Top of Stored data

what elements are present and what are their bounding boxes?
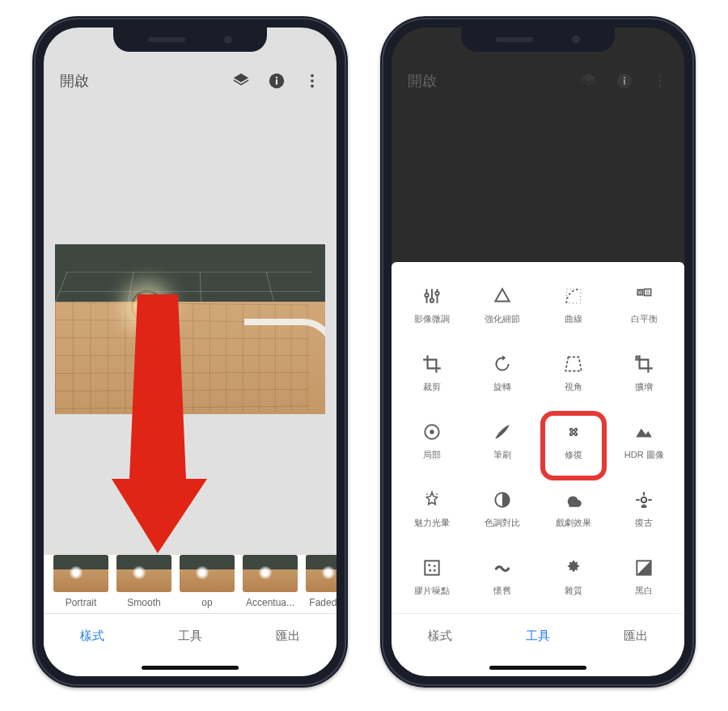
notch — [461, 28, 615, 52]
tool-label: 懷舊 — [493, 585, 511, 597]
tool-label: 局部 — [423, 449, 441, 461]
tab-tools[interactable]: 工具 — [142, 628, 239, 644]
hdr-icon — [633, 421, 654, 442]
tab-styles[interactable]: 樣式 — [44, 628, 142, 644]
screen-left: 開啟 PortraitSmoothopAccentua...Faded Gl..… — [44, 28, 336, 676]
tool-vintage[interactable]: 復古 — [609, 477, 680, 540]
tune-icon — [421, 286, 442, 307]
tool-label: 影像微調 — [414, 313, 450, 325]
vintage-icon — [633, 489, 654, 510]
rotate-icon — [492, 353, 513, 375]
layers-icon[interactable] — [578, 70, 600, 92]
look-label: Faded Gl... — [306, 597, 336, 608]
tool-label: 魅力光暈 — [414, 517, 450, 529]
tab-export[interactable]: 匯出 — [239, 628, 336, 644]
tool-details[interactable]: 強化細節 — [468, 273, 539, 336]
tool-white-balance[interactable]: 白平衡 — [609, 273, 680, 336]
curves-icon — [563, 286, 584, 307]
look-2[interactable]: op — [180, 555, 235, 608]
tool-label: 雜質 — [565, 585, 582, 597]
tool-hdr[interactable]: HDR 圖像 — [609, 409, 680, 472]
tool-grunge[interactable]: 雜質 — [538, 545, 609, 608]
app-header: 開啟 — [392, 58, 684, 104]
photo-canvas[interactable] — [44, 104, 336, 555]
tool-label: 擴增 — [635, 381, 653, 393]
look-label: op — [180, 597, 235, 608]
tool-retrolux[interactable]: 懷舊 — [468, 545, 539, 608]
tool-label: 曲線 — [565, 313, 582, 325]
notch — [113, 28, 267, 52]
tool-grainy[interactable]: 膠片噪點 — [396, 545, 468, 608]
more-vert-icon[interactable] — [301, 70, 324, 92]
tool-curves[interactable]: 曲線 — [538, 273, 609, 336]
tool-bw[interactable]: 黑白 — [609, 545, 680, 608]
tool-expand[interactable]: 擴增 — [609, 341, 680, 404]
tool-crop[interactable]: 裁剪 — [396, 341, 468, 404]
photo-preview — [55, 244, 324, 414]
healing-icon — [563, 421, 584, 442]
tool-label: 色調對比 — [485, 517, 520, 529]
tools-grid: 影像微調強化細節曲線白平衡裁剪旋轉視角擴增局部筆刷修復HDR 圖像魅力光暈色調對… — [392, 262, 684, 613]
look-3[interactable]: Accentua... — [243, 555, 298, 608]
tab-tools[interactable]: 工具 — [489, 628, 587, 644]
look-thumb — [306, 555, 336, 592]
home-indicator[interactable] — [489, 666, 586, 670]
look-thumb — [180, 555, 235, 592]
app-header: 開啟 — [44, 58, 336, 104]
tool-label: 視角 — [565, 381, 582, 393]
open-button[interactable]: 開啟 — [60, 71, 89, 91]
tool-label: 旋轉 — [493, 381, 511, 393]
tool-label: 裁剪 — [423, 381, 441, 393]
tool-tune[interactable]: 影像微調 — [396, 273, 468, 336]
bw-icon — [633, 557, 654, 578]
tool-tonal[interactable]: 色調對比 — [468, 477, 539, 540]
white-balance-icon — [633, 286, 654, 307]
bottom-tabs: 樣式 工具 匯出 — [44, 613, 336, 658]
info-icon[interactable] — [613, 70, 636, 92]
look-label: Smooth — [116, 597, 171, 608]
tool-label: 膠片噪點 — [414, 585, 450, 597]
bottom-panel: PortraitSmoothopAccentua...Faded Gl...Mo… — [44, 555, 336, 676]
looks-strip[interactable]: PortraitSmoothopAccentua...Faded Gl...Mo… — [44, 555, 336, 613]
selective-icon — [421, 421, 442, 442]
look-thumb — [243, 555, 298, 592]
tool-glamour[interactable]: 魅力光暈 — [396, 477, 468, 540]
look-1[interactable]: Smooth — [116, 555, 171, 608]
tool-brush[interactable]: 筆刷 — [468, 409, 539, 472]
bottom-tabs: 樣式 工具 匯出 — [392, 613, 684, 658]
info-icon[interactable] — [265, 70, 288, 92]
tool-label: 白平衡 — [631, 313, 658, 325]
tool-label: 黑白 — [635, 585, 653, 597]
tool-drama[interactable]: 戲劇效果 — [538, 477, 609, 540]
retrolux-icon — [492, 557, 513, 578]
more-vert-icon[interactable] — [649, 70, 671, 92]
layers-icon[interactable] — [230, 70, 252, 92]
look-thumb — [53, 555, 108, 592]
tab-styles[interactable]: 樣式 — [392, 628, 489, 644]
tool-selective[interactable]: 局部 — [396, 409, 468, 472]
phone-right: 開啟 影像微調強化細節曲線白平衡裁剪旋轉視角擴增局部筆刷修復HDR 圖像魅力光暈… — [380, 16, 696, 688]
expand-icon — [633, 353, 654, 375]
details-icon — [492, 286, 513, 307]
tonal-icon — [492, 489, 513, 510]
glamour-icon — [421, 489, 442, 510]
tool-label: HDR 圖像 — [624, 449, 664, 461]
grunge-icon — [563, 557, 584, 578]
look-label: Portrait — [53, 597, 108, 608]
tool-label: 強化細節 — [485, 313, 520, 325]
tool-label: 復古 — [635, 517, 653, 529]
grainy-icon — [421, 557, 442, 578]
brush-icon — [492, 421, 513, 442]
home-indicator[interactable] — [142, 666, 239, 670]
look-label: Accentua... — [243, 597, 298, 608]
tool-healing[interactable]: 修復 — [538, 409, 609, 472]
look-4[interactable]: Faded Gl... — [306, 555, 336, 608]
tool-label: 戲劇效果 — [556, 517, 591, 529]
tool-rotate[interactable]: 旋轉 — [468, 341, 539, 404]
crop-icon — [421, 353, 442, 375]
tool-label: 修復 — [565, 449, 582, 461]
tool-perspective[interactable]: 視角 — [538, 341, 609, 404]
open-button[interactable]: 開啟 — [408, 71, 437, 91]
tab-export[interactable]: 匯出 — [586, 628, 684, 644]
look-0[interactable]: Portrait — [53, 555, 108, 608]
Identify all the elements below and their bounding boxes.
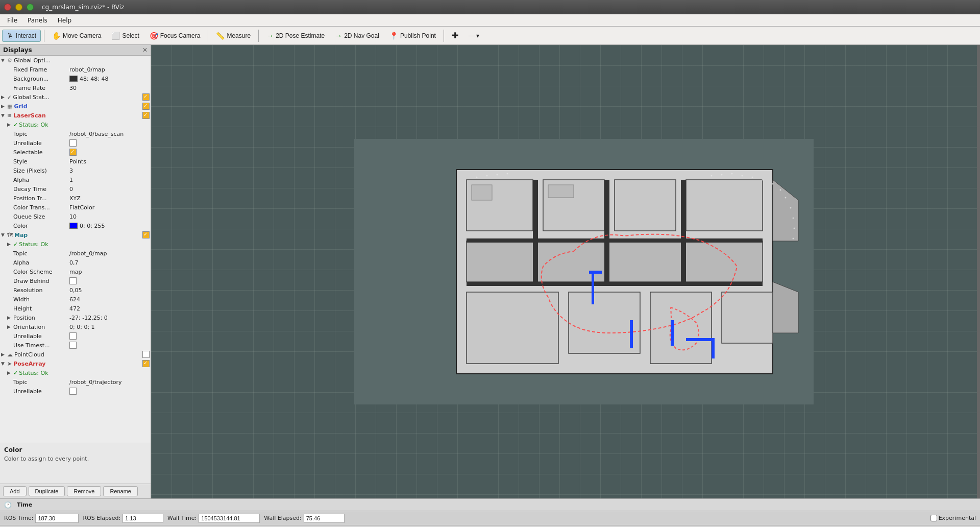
value-background: 48; 48; 48 xyxy=(69,76,150,82)
properties-title: Color xyxy=(4,446,146,453)
svg-point-33 xyxy=(762,179,764,181)
tree-item-map-width[interactable]: Width 624 xyxy=(0,295,151,304)
tree-item-laserscan-queue[interactable]: Queue Size 10 xyxy=(0,212,151,221)
svg-rect-5 xyxy=(686,180,763,231)
checkbox-global-status[interactable] xyxy=(142,93,150,101)
tree-item-laserscan-unreliable[interactable]: Unreliable xyxy=(0,138,151,148)
rename-button[interactable]: Rename xyxy=(103,486,138,496)
tree-item-map-drawbehind[interactable]: Draw Behind xyxy=(0,276,151,285)
add-button[interactable]: Add xyxy=(3,486,27,496)
minimize-button[interactable] xyxy=(15,4,22,11)
value-posearray-unreliable xyxy=(69,388,150,395)
focus-camera-icon: 🎯 xyxy=(150,32,158,40)
tree-item-map-unreliable[interactable]: Unreliable xyxy=(0,331,151,341)
svg-point-30 xyxy=(731,173,733,175)
svg-rect-7 xyxy=(467,292,558,364)
tree-item-map[interactable]: ▼ 🗺 Map xyxy=(0,230,151,239)
displays-panel: Displays ✕ ▼ ⚙ Global Opti... Fixed Fram… xyxy=(0,45,151,498)
displays-close-button[interactable]: ✕ xyxy=(142,46,148,54)
checkbox-posearray-unreliable[interactable] xyxy=(69,388,77,395)
view-resize-handle[interactable] xyxy=(977,45,980,498)
tree-item-laserscan-decay[interactable]: Decay Time 0 xyxy=(0,184,151,194)
tree-item-map-orientation[interactable]: ▶ Orientation 0; 0; 0; 1 xyxy=(0,322,151,331)
checkbox-map-drawbehind[interactable] xyxy=(69,277,77,284)
duplicate-button[interactable]: Duplicate xyxy=(29,486,65,496)
tree-item-laserscan-topic[interactable]: Topic /robot_0/base_scan xyxy=(0,129,151,138)
label-map-topic: Topic xyxy=(13,250,69,257)
checkbox-laserscan-selectable[interactable] xyxy=(69,149,77,156)
tree-item-laserscan-selectable[interactable]: Selectable xyxy=(0,148,151,157)
nav-goal-icon: → xyxy=(335,32,342,40)
tree-item-background[interactable]: Backgroun... 48; 48; 48 xyxy=(0,74,151,83)
tree-item-map-height[interactable]: Height 472 xyxy=(0,304,151,313)
maximize-button[interactable] xyxy=(27,4,34,11)
tree-item-posearray-status[interactable]: ▶ ✓ Status: Ok xyxy=(0,368,151,377)
wall-time-label: Wall Time: xyxy=(167,515,197,521)
time-label: Time xyxy=(17,501,32,508)
label-posearray-topic: Topic xyxy=(13,379,69,386)
checkbox-grid[interactable] xyxy=(142,103,150,110)
wall-time-input[interactable] xyxy=(199,514,260,523)
close-button[interactable] xyxy=(4,4,11,11)
tree-item-map-status[interactable]: ▶ ✓ Status: Ok xyxy=(0,239,151,249)
menu-panels[interactable]: Panels xyxy=(22,16,53,25)
tree-item-map-topic[interactable]: Topic /robot_0/map xyxy=(0,249,151,258)
tree-item-map-colorscheme[interactable]: Color Scheme map xyxy=(0,267,151,276)
svg-point-38 xyxy=(793,218,794,219)
pose-estimate-button[interactable]: → 2D Pose Estimate xyxy=(262,30,329,42)
tree-item-laserscan-size[interactable]: Size (Pixels) 3 xyxy=(0,166,151,175)
menu-file[interactable]: File xyxy=(2,16,22,25)
tree-item-posearray[interactable]: ▼ ➤ PoseArray xyxy=(0,359,151,368)
checkbox-laserscan-unreliable[interactable] xyxy=(69,139,77,147)
select-button[interactable]: ⬜ Select xyxy=(107,30,143,42)
tree-item-laserscan-color[interactable]: Color 0; 0; 255 xyxy=(0,221,151,230)
publish-point-icon: 📍 xyxy=(389,32,398,40)
checkbox-map-timestamp[interactable] xyxy=(69,342,77,349)
tree-item-laserscan-style[interactable]: Style Points xyxy=(0,157,151,166)
checkbox-map-unreliable[interactable] xyxy=(69,332,77,340)
tool-options-button[interactable]: — ▾ xyxy=(464,30,484,41)
publish-point-button[interactable]: 📍 Publish Point xyxy=(385,30,440,42)
3d-view[interactable] xyxy=(151,45,980,498)
remove-button[interactable]: Remove xyxy=(67,486,101,496)
tree-item-fixed-frame[interactable]: Fixed Frame robot_0/map xyxy=(0,65,151,74)
checkbox-laserscan[interactable] xyxy=(142,112,150,119)
move-camera-button[interactable]: ✋ Move Camera xyxy=(47,30,106,42)
tree-item-pointcloud[interactable]: ▶ ☁ PointCloud xyxy=(0,350,151,359)
tree-item-map-alpha[interactable]: Alpha 0,7 xyxy=(0,258,151,267)
tree-item-laserscan-position[interactable]: Position Tr... XYZ xyxy=(0,194,151,203)
ros-elapsed-input[interactable] xyxy=(122,514,163,523)
nav-goal-button[interactable]: → 2D Nav Goal xyxy=(330,30,384,42)
checkbox-map[interactable] xyxy=(142,231,150,238)
add-tool-button[interactable]: ✚ xyxy=(447,29,463,42)
tree-item-grid[interactable]: ▶ ▦ Grid xyxy=(0,102,151,111)
tree-item-frame-rate[interactable]: Frame Rate 30 xyxy=(0,83,151,92)
displays-title: Displays xyxy=(3,46,32,54)
wall-elapsed-section: Wall Elapsed: xyxy=(264,514,344,523)
tree-item-global-status[interactable]: ▶ ✓ Global Stat... xyxy=(0,92,151,102)
tree-item-global-options[interactable]: ▼ ⚙ Global Opti... xyxy=(0,56,151,65)
wall-elapsed-input[interactable] xyxy=(304,514,345,523)
interact-button[interactable]: 🖱 Interact xyxy=(2,30,41,42)
tree-item-laserscan-status[interactable]: ▶ ✓ Status: Ok xyxy=(0,120,151,129)
tree-item-laserscan[interactable]: ▼ ≋ LaserScan xyxy=(0,111,151,120)
experimental-checkbox[interactable] xyxy=(930,515,937,521)
ros-time-input[interactable] xyxy=(35,514,79,523)
svg-rect-8 xyxy=(569,292,640,353)
label-map: Map xyxy=(14,232,142,238)
tree-item-map-resolution[interactable]: Resolution 0,05 xyxy=(0,285,151,295)
tree-item-laserscan-alpha[interactable]: Alpha 1 xyxy=(0,175,151,184)
measure-button[interactable]: 📏 Measure xyxy=(211,30,255,42)
wall-time-section: Wall Time: xyxy=(167,514,260,523)
tree-item-posearray-unreliable[interactable]: Unreliable xyxy=(0,387,151,396)
checkbox-pointcloud[interactable] xyxy=(142,351,150,358)
displays-tree[interactable]: ▼ ⚙ Global Opti... Fixed Frame robot_0/m… xyxy=(0,56,151,443)
checkbox-posearray[interactable] xyxy=(142,360,150,367)
menu-help[interactable]: Help xyxy=(53,16,77,25)
label-laserscan-size: Size (Pixels) xyxy=(13,167,69,174)
focus-camera-button[interactable]: 🎯 Focus Camera xyxy=(145,30,205,42)
tree-item-posearray-topic[interactable]: Topic /robot_0/trajectory xyxy=(0,377,151,387)
tree-item-map-position[interactable]: ▶ Position -27; -12.25; 0 xyxy=(0,313,151,322)
tree-item-map-timestamp[interactable]: Use Timest... xyxy=(0,341,151,350)
tree-item-laserscan-colortrans[interactable]: Color Trans... FlatColor xyxy=(0,203,151,212)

Bottom of Stored data

Exercise brief: What is the number of lines in the entries above that contain the word "healing"? Answer with that number only.

Result of this exercise: 2